Tudo indica que Anaxágoras não compartilhava a crença nos deuses gregos, assim como
Sócrates. Ele os via como metáforas, desafiando a concepção convencional e introduzindo uma
perspectiva mais abstrata e racional sobre a divindade, ao negar a existência de múltiplos
deuses, propõe um único princípio de ordem no mundo, a inteligência. A vida humana,
portanto, é instigada a buscar a virtude para se alinhar a essa inteligência cósmica. A liberdade
irrestrita é vista como propensa ao caos e à desordem, destacando a necessidade de uma cultura
de responsabilidade liderada por indivíduos notáveis, como Péricles.

Péricles emerge como o campeão dessa abordagem virtuosa, um exemplo vivo, liderando
Atenas durante a Guerra do Peloponeso.

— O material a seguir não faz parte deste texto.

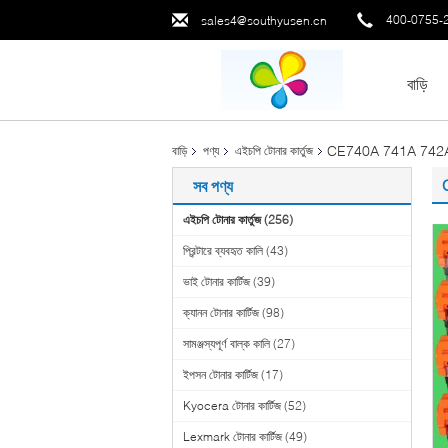
400-0755-
sales4@southyusen.cn
বাড়ি
CE740A 741A 742A 743A
বাড়ি
পণ্য
এইচপি টোনার কার্তুজ
সব পণ্য
এইচপি টোনার কার্তুজ
(256)
প্রিন্টারে ব্যবহৃত কালি
(43)
ভাই টোনার কার্টিজ
(39)
ক্যানন টোনার কার্টিজ
(98)
সামঞ্জস্যপূর্ণ বাল্ক কালি
(27)
ইপসন টোনার কার্টিজ
(17)
Kyocera টোনার কার্টিজ
(52)
Lexmark টোনার কার্টিজ
(49)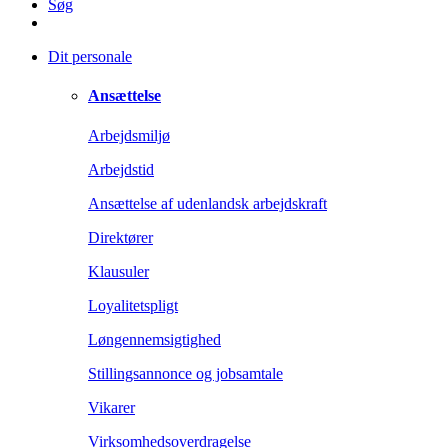
Søg
Dit personale
Ansættelse
Arbejdsmiljø
Arbejdstid
Ansættelse af udenlandsk arbejdskraft
Direktører
Klausuler
Loyalitetspligt
Løngennemsigtighed
Stillingsannonce og jobsamtale
Vikarer
Virksomhedsoverdragelse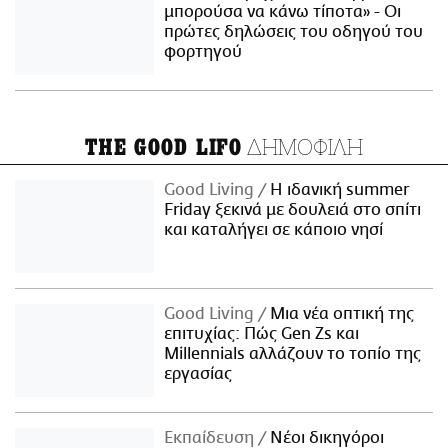
μπορούσα να κάνω τίποτα» - Οι
πρώτες δηλώσεις του οδηγού του
φορτηγού
ΔΗΜΟΦΙΛΗ
THE GOOD LIFO
Good Living
Η ιδανική summer
Friday ξεκινά με δουλειά στο σπίτι
και καταλήγει σε κάποιο νησί
Good Living
Μια νέα οπτική της
επιτυχίας: Πώς Gen Zs και
Millennials αλλάζουν το τοπίο της
εργασίας
Εκπαίδευση
Νέοι δικηγόροι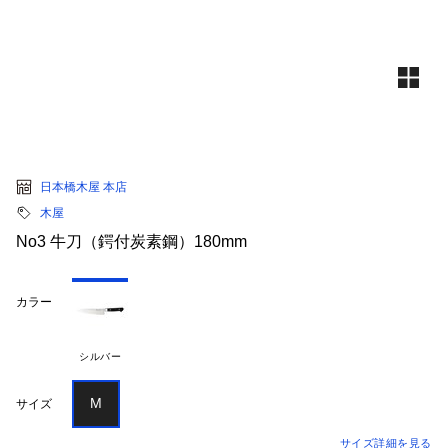
日本橋木屋 本店
木屋
No3 牛刀（鍔付炭素鋼）180mm
カラー
シルバー
M
サイズ
サイズ詳細を見る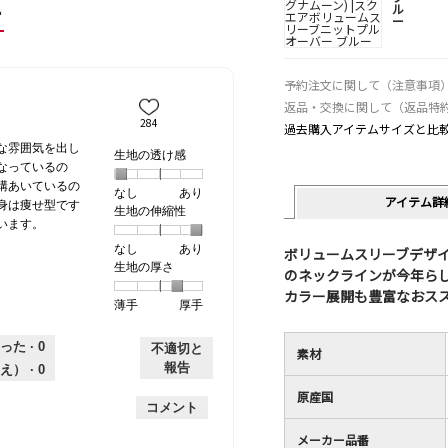
ー
ル
ー
予約注文に関して（注意事項
返品・交換に関して（返品特
284
過去購入アイテムサイズと比
な雰囲気を出し
生地の透け感
なっているの
構あいているの
なし
星
5
生
あり
アイテム詳
身は痩せ型です
生地の伸縮性
1
の
地
います。
個
評
の
なし
星
5
生
あり
は
価
透
ボリュームスリーブデザ
生地の厚さ
1
の
地
な
は
け
のネックラインが今年ら
個
評
の
し
あ
感,
カラー展開も豊富なおス
薄手
星
5
生
厚手
は
価
伸
り
平
1
の
地
な
は
縮
均
個
評
の
し
あ
性,
的
った ·
0
不適切と
素材
は
価
厚
り
平
な
報告
え） ·
0
薄
は
さ,
均
評
原産国
手
厚
平
的
価
コメント
手
均
な
は
メーカー品番
的
評
星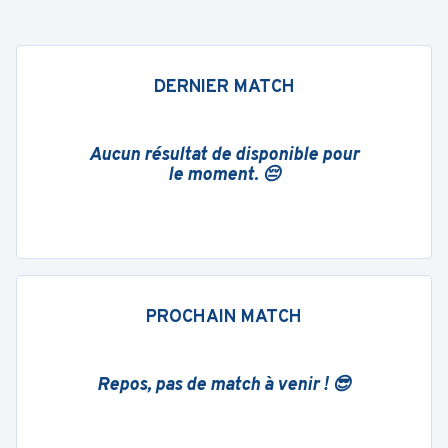
DERNIER MATCH
Aucun résultat de disponible pour
le moment. 😔
PROCHAIN MATCH
Repos, pas de match à venir ! 😎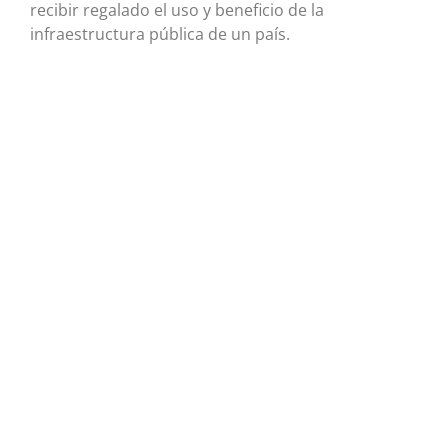
recibir regalado el uso y beneficio de la
infraestructura pública de un país.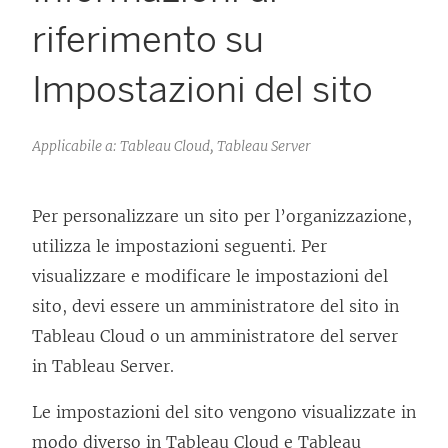
riferimento su
Impostazioni del sito
Applicabile a: Tableau Cloud, Tableau Server
Per personalizzare un sito per l’organizzazione,
utilizza le impostazioni seguenti. Per
visualizzare e modificare le impostazioni del
sito, devi essere un amministratore del sito in
Tableau Cloud o un amministratore del server
in Tableau Server.
Le impostazioni del sito vengono visualizzate in
modo diverso in Tableau Cloud e Tableau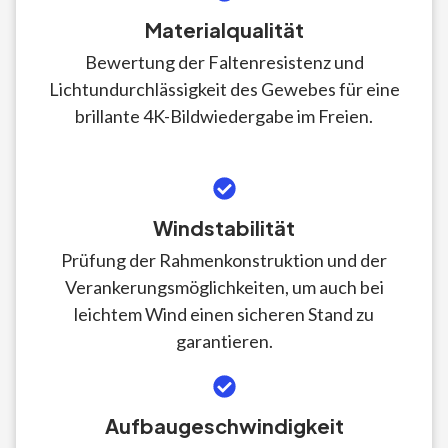
Materialqualität
Bewertung der Faltenresistenz und
Lichtundurchlässigkeit des Gewebes für eine
brillante 4K-Bildwiedergabe im Freien.
Windstabilität
Prüfung der Rahmenkonstruktion und der
Verankerungsmöglichkeiten, um auch bei
leichtem Wind einen sicheren Stand zu
garantieren.
Aufbaugeschwindigkeit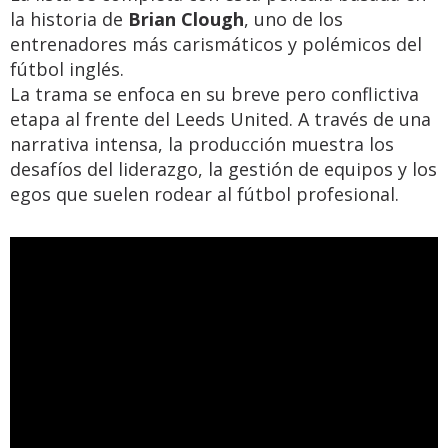
la historia de
Brian Clough
, uno de los
entrenadores más carismáticos y polémicos del
fútbol inglés.
La trama se enfoca en su breve pero conflictiva
etapa al frente del Leeds United. A través de una
narrativa intensa, la producción muestra los
desafíos del liderazgo, la gestión de equipos y los
egos que suelen rodear al fútbol profesional.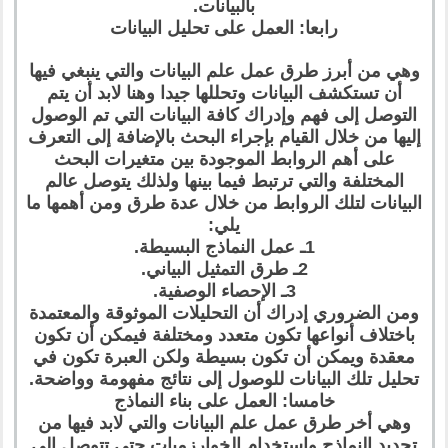
بالبيانات.
رابعا: العمل على تحليل البيانات
وهي من أبرز طرق عمل علم البيانات والتي ينبغي فيها
أن تستكشف البيانات وتحللها جيدا وهنا لابد أن يتم
التوصل إلى فهم وإدراك كافة البيانات التي تم الوصول
إليها من خلال القيام بإجراء البحث بالإضافة إلى التعرف
على أهم الروابط الموجودة بين متغيرات البحث
المختلفة والتي ترتبط فيما بينها ولذلك يتوصل عالم
البيانات لتلك الروابط من خلال عدة طرق ومن أهمها ما
يلي:
1ـ عمل النماذج البسيطة.
2ـ طرق التمثيل البياني.
3ـ الإحصاء الوصفية.
ومن الضروري إدراك أن التحليلات الموثوقة والمعتمدة
باختلاف أنواعها تكون متعدد ومختلفة فيمكن أن تكون
معقدة ويمكن أن تكون بسيطة ولكن العبرة تكون في
تحليل تلك البيانات للوصول إلى نتائج مفهومة وواضحة.
خامسا: العمل على بناء النماذج
وهي أخر طرق عمل علم البيانات والتي لابد فيها من
تجديد النماذج واستخدام الخوارزميات حتى تتوصل إلى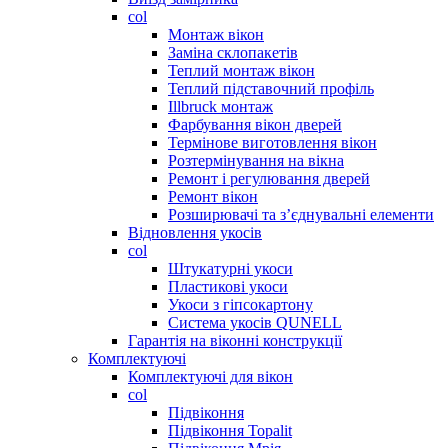
col
Монтаж вікон
Заміна склопакетів
Теплий монтаж вікон
Теплий підставочний профіль
Illbruck монтаж
Фарбування вікон дверей
Термінове виготовлення вікон
Розтермінування на вікна
Ремонт і регулювання дверей
Ремонт вікон
Розширювачі та з’єднувальні елементи
Відновлення укосів
col
Штукатурні укоси
Пластикові укоси
Укоси з гіпсокартону
Система укосів QUNELL
Гарантія на віконні конструкції
Комплектуючі
Комплектуючі для вікон
col
Підвіконня
Підвіконня Topalit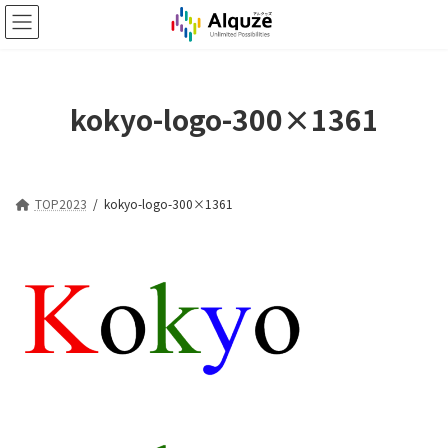
コ
ナ
ン
ビ
テ
ゲ
ン
ー
ツ
シ
kokyo-logo-300×1361
へ
ョ
ス
ン
キ
に
ッ
移
プ
動
TOP2023
kokyo-logo-300×1361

Seu comprometimento com a virtude e a
responsabilidade, influenciado por Anaxágoras, é admirado. No entanto, a história registra que,
apesar da grandeza de Péricles, sua liderança não impediu que Atenas enfrentasse desafios,
incluindo a crítica de Tucídides à cultura de irresponsabilidade na democracia.

Finalmente, nosso filósofo é posteriormente perseguido, demonstrando as tensões entre


suas ideias e os princípios democráticos. Péricles, seu mentorando, é acusado de ameaçar a
democracia, questionando os ideais da época. Essa perseguição, somada ao isolamento de
Anaxágoras, molda profundamente o pensamento de Sócrates. A influência de Anaxágoras,
muitas vezes subestimada, desempenha um papel crucial nas bases do pensamento socrático,
ajudando a moldar a visão de Sócrates sobre Deus, virtude e política.